本発明のもう一つの側面による方法論を用いるインターフェロンに対するフラビウイルス科ウイルスの感受性を決定するためのアッセイでの使用に適する検査キットは、野生型DNA配列(もしくはこの対応するRNA)の一領域または突然変異DNA配列の該当領域に相補的なオリゴヌクレオチドと共に、ハイブリダイゼーションを可能ならしめるために必要な材料を具備する。こうした材料には、適切なバッファ、洗浄溶液、標識、および必要な場合にはこのこれらの標識の支持体が挙げられる。一つの実施態様では、前記オリゴヌクレオチドを標識する。PCRを用いて、ハイブリダイゼーション前に核酸を増幅する場合には、野生型DNA配列(もしくはこの対応するRNA)の一領域または突然変異体DNA配列の一領域を増幅することになる適切なオリゴヌクレオチドプライマー、適切な酵素およびdNTP(デオキシヌクレオチド三リン酸)などの追加材料を含めるべきである。このアッセイを行うための説明も含めることができる。
もう一つの実施態様において、本発明は、フラビウイルス科ウイルス感染の長期2’−分枝ヌクレオシド治療に対する耐性のマーカーを検出するためのキットを提供する。このキットは、この診断用マーカーを含むフラビウイルス科ウイルスの核酸配列に実質的に結合しているオリゴヌクレオチドプローブを含む区画を含むことができる。また、このキットは、ペプチド核酸(PNA)または他のアンチセンス擬似プローブをオリゴヌクレオチドの代わりに含む。このキットは、フラビウイルス科ウイルス核酸ウイルスマーカーへのこのプローブのハイブリダイゼーションを検出する試薬も含む。本発明はフラビウイルス科ウイルス核酸のPCR増幅用のプライマーを含むことができるキットも包含する。あるキットは、オリゴヌクレオチドまたはペプチド核酸プローブなどの、増幅されたフラビウイルス科ウイルス核酸検出するための手段も含むことができる。場合によっては、プローブは、適切な支持膜に固定されている。このキットの他の任意の構成要素には、例えば、プライマー伸長産物の合成を触媒する薬剤、基質ヌクレオシド三リン酸、標識に用いる手段(例えば、この標識がビオチンである場合にはアビジン−酵素コンジュゲートおよび酵素基質ならびに色原体)、PCRまたはハイブリダイゼーション反応に適するバッファ、および本方法を実施するための説明が挙げられる。
加えて、本キットは、治療の失敗と相関するフラビウイルス科ウイルスゲノムの配列を有する1つ以上の核酸を含有する正の対照を含む容器、および/またはこうした核酸を有さない負の対照を含む容器を有することができる。さらに、本キットは、プローブの配列に含まれる部位で標的配列含有核酸を切断することができる制限酵素のための容器を有することができる。
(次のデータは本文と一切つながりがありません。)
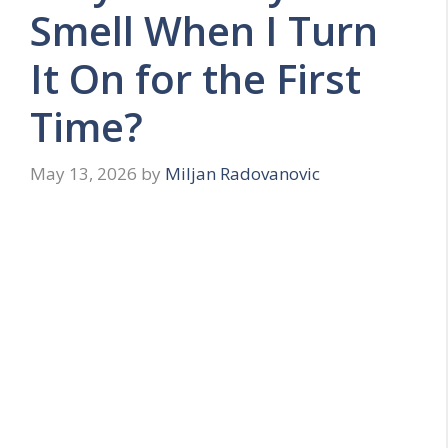
Smell When I Turn
It On for the First
Time?
May 13, 2026
by
Miljan Radovanovic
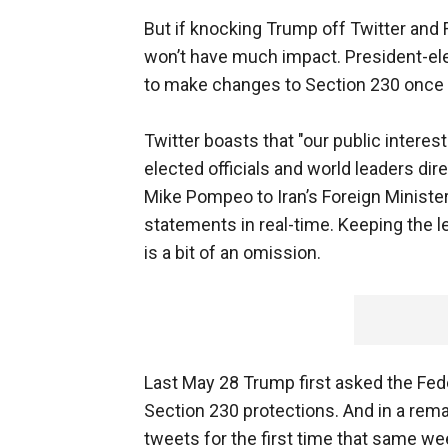
But if knocking Trump off Twitter and 
won’t have much impact. President-ele
to make changes to Section 230 once 
Twitter boasts that "our public interes
elected officials and world leaders dir
Mike Pompeo to Iran’s Foreign Minister
statements in real-time. Keeping the l
is a bit of an omission.
Last May 28 Trump first asked the F
Section 230 protections. And in a rem
tweets for the first time that same 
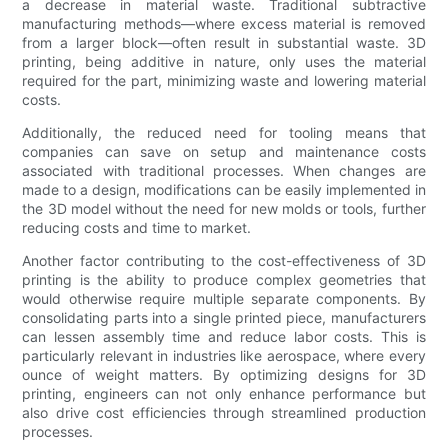
a decrease in material waste. Traditional subtractive
manufacturing methods—where excess material is removed
from a larger block—often result in substantial waste. 3D
printing, being additive in nature, only uses the material
required for the part, minimizing waste and lowering material
costs.
Additionally, the reduced need for tooling means that
companies can save on setup and maintenance costs
associated with traditional processes. When changes are
made to a design, modifications can be easily implemented in
the 3D model without the need for new molds or tools, further
reducing costs and time to market.
Another factor contributing to the cost-effectiveness of 3D
printing is the ability to produce complex geometries that
would otherwise require multiple separate components. By
consolidating parts into a single printed piece, manufacturers
can lessen assembly time and reduce labor costs. This is
particularly relevant in industries like aerospace, where every
ounce of weight matters. By optimizing designs for 3D
printing, engineers can not only enhance performance but
also drive cost efficiencies through streamlined production
processes.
本発明は、生体サンプル中に存在し得る、療法の失敗と相関するフラビウイルス科ウイルスの1つ以上のウイルスマーカーを検出および/または遺伝分析するためのキットも提供し、このキットは、次の構成要素を具備する:(i)適切な場合、サンプル中に存在する核酸を放出、単離または濃縮するための手段;(ii)適切な場合、少なくとも一つの適するプライマー対;(iii)おそらく固体支持体に固定されている、上で定義したようなプローブ少なくとも二つ;(iv)ハイブリダイゼーションバッファ、または前記バッファを製造するために必要な成分;(v)洗浄溶液、または前記溶液を製造するために必要な成分;(vi)適切な場合、前のハイブリダイゼーションから得られたハイブッドを検出するための手段;(vii)適切な場合、固体支持体上の既知の位置に前記プローブを取り付けるための手段;および/または(viii)本方法を実施するための説明。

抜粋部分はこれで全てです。